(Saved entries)
########

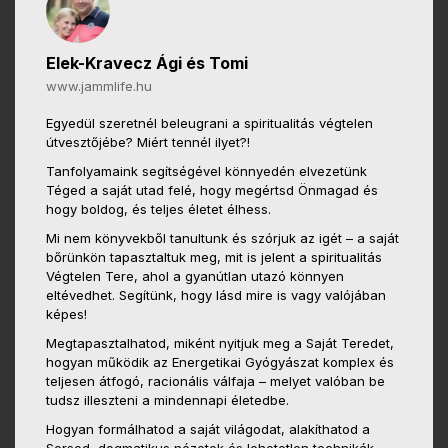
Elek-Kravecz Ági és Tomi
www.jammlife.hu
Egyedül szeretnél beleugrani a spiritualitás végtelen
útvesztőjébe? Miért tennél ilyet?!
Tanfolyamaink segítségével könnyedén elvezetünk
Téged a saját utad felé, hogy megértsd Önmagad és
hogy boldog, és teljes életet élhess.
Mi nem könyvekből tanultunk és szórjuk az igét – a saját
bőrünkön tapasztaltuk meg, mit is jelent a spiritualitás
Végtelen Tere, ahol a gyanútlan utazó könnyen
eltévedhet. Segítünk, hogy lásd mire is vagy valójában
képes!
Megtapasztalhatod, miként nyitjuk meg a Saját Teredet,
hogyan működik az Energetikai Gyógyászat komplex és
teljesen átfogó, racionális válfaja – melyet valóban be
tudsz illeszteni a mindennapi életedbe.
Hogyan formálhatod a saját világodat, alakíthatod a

########

• _Task description_
All entries above are to be restated exactly, with every image omitted.

• _Problem solution_
Elek-Kravecz Ági és Tomi
www.jammlife.hu
Egyedül szeretnél beleugrani a spiritualitás végtelen
útvesztőjébe? Miért tennél ilyet?!
Tanfolyamaink segítségével könnyedén elvezetünk
Téged a saját utad felé, hogy megértsd Önmagad és
hogy boldog, és teljes életet élhess.
Mi nem könyvekből tanultunk és szórjuk az igét – a saját
bőrünkön tapasztaltuk meg, mit is jelent a spiritualitás
Végtelen Tere, ahol a gyanútlan utazó könnyen
eltévedhet. Segítünk, hogy lásd mire is vagy valójában
képes!
Megtapasztalhatod, miként nyitjuk meg a Saját Teredet,
hogyan működik az Energetikai Gyógyászat komplex és
teljesen átfogó, racionális válfaja – melyet valóban be
tudsz illeszteni a mindennapi életedbe.
Hogyan formálhatod a saját világodat, alakíthatod a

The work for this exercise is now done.